What's next up for Detective Anna Gwynne?

No picnic, I can tell you that. Hector Shaw- the incarcerated killer who has taken a shine to her—looms ever larger. His preoccupation with the Black Squid, the online suicide game responsible for his daughter's death, brings another victim to Anna's cold case team. This time it's very much closer to home and so her investigation aligns reluctantly with Shaw's conviction that there is someone out there behind this game.
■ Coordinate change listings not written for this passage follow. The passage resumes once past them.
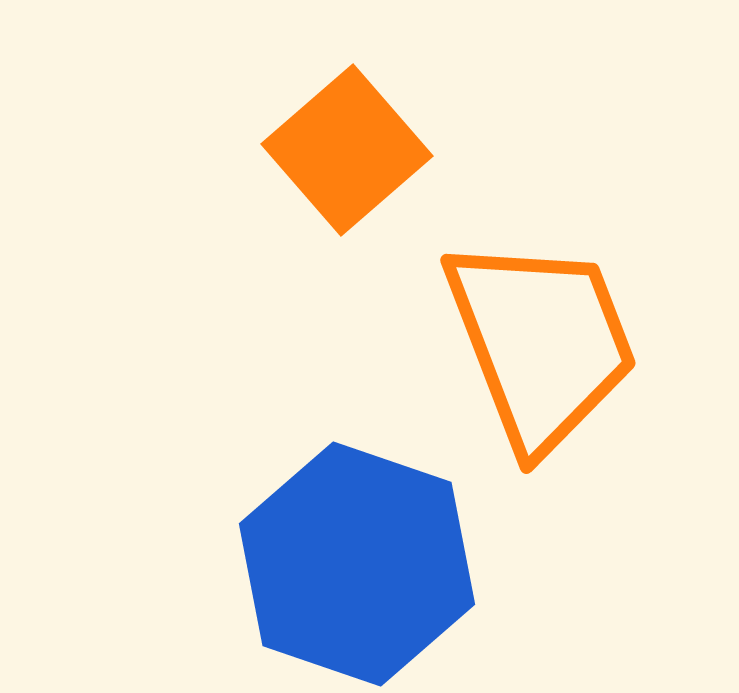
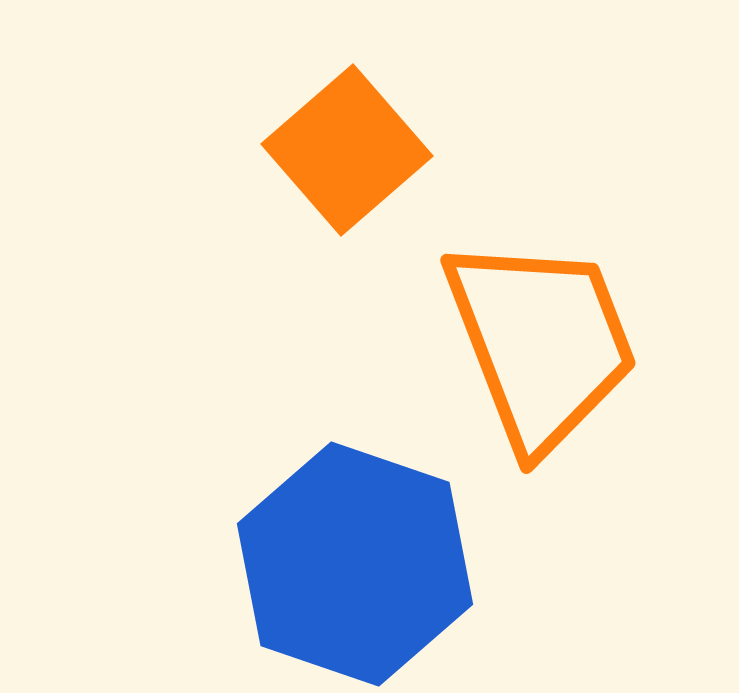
blue hexagon: moved 2 px left
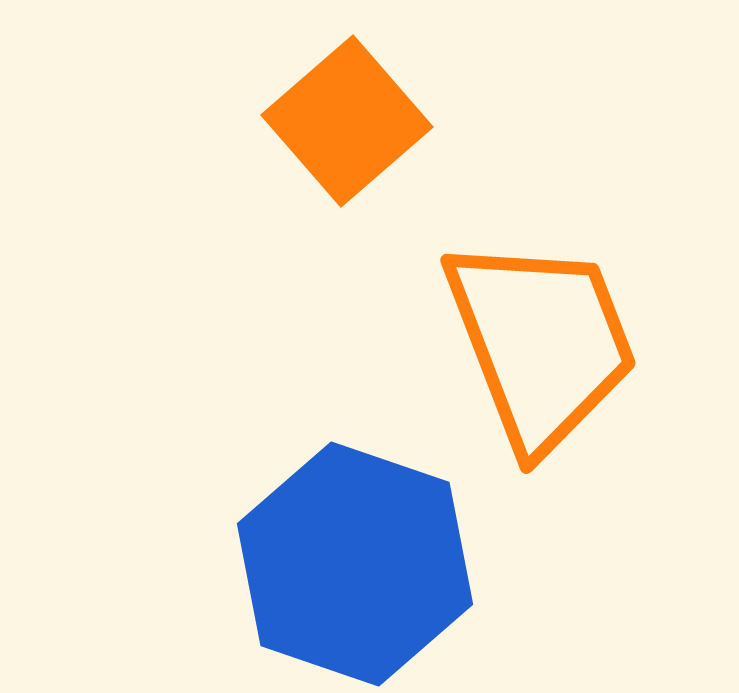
orange square: moved 29 px up
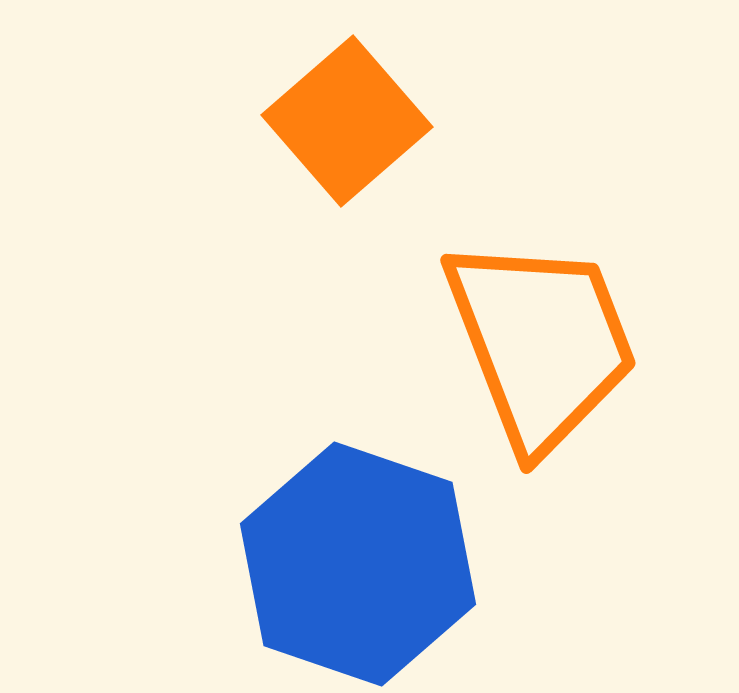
blue hexagon: moved 3 px right
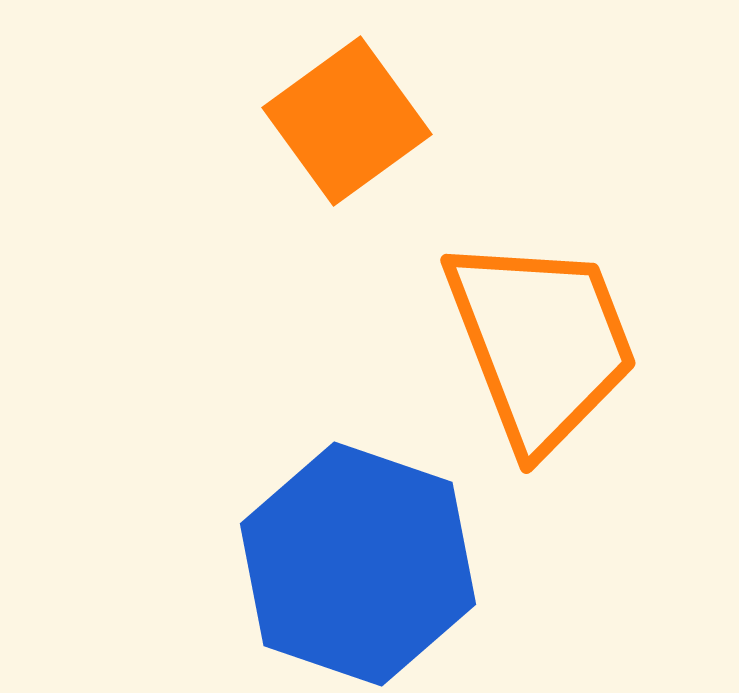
orange square: rotated 5 degrees clockwise
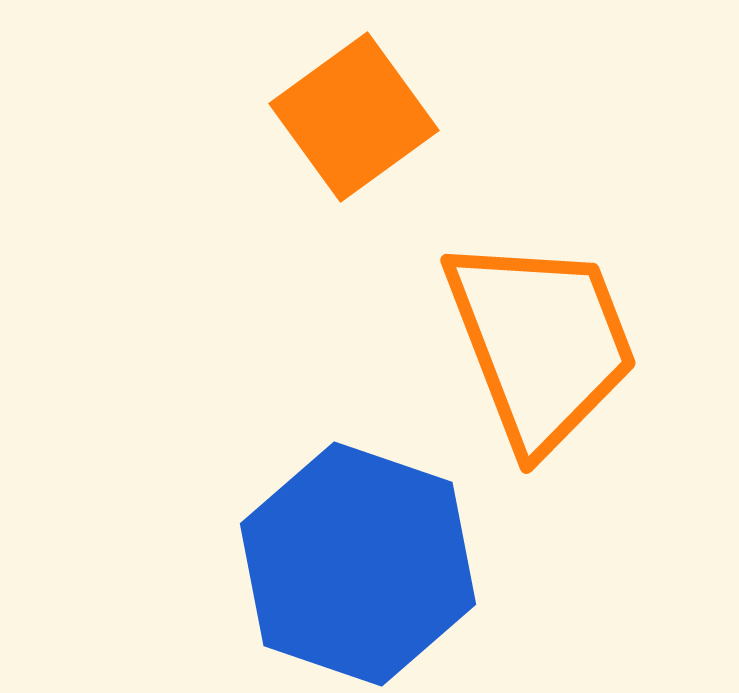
orange square: moved 7 px right, 4 px up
He believes that it's about time Anna found out exactly who that is.
But there are others who aren't so keen on her digging.

Please could you share some hints and tips for novelists still on the journey towards debut publication?

The landscape has changed dramatically since I began. These days, with self-publication available for everyone, it's possible for anyone to publish a book and have it up there for the reader to see. I consider myself a hybrid author, both traditionally published and self-published and I have no qualms about either. The new models of publishing embrace the power of eBooks as a way of getting the work out there and at a price point that is accessible.
The days of waiting for your book to reach the selves of every book store on its day of launch is an expensive pipe-dream for all but the most successful of authors - or celebs. And the two are not often the same thing!
However, if anyone is considering the self-pub route, I would say that it is essential that the process is subjected to the same rigour as a traditionally published book. That means paying for editorial services, a proper cover and becoming a bit of an entrepreneur in terms of marketing. Get the stuff written, professionally produced, and out there. If it's any good, people will read it. If it's not, keep striving until you get better or take up golf.
As for the writing itself, there is no substitute for sitting on a stool with a keyboard and screen in front of you (I used to say pen and paper, but it now gets too many laughs—who uses pen and paper!). And there are courses and self-help books galore. Read a few and take what you need and want from each of them and then apply. I have an online bible of culled wisdom because there is not one that shows you exactly how to succeed. If there was it'd be the number one all over the world. But if I had to recommend one for now, it would be Lisa Cron's Story genius. Full of the good stuff to read—and a cheat sheet to apply.